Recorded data
● ● ●

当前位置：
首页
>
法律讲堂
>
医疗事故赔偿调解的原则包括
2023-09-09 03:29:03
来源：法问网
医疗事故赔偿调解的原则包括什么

● ● ●

#### [REQUIRED WORK]
When you copy the data, keep every line word for word.

#### [OUTPUT]
当前位置：
首页
>
法律讲堂
>
医疗事故赔偿调解的原则包括
2023-09-09 03:29:03
来源：法问网
医疗事故赔偿调解的原则包括什么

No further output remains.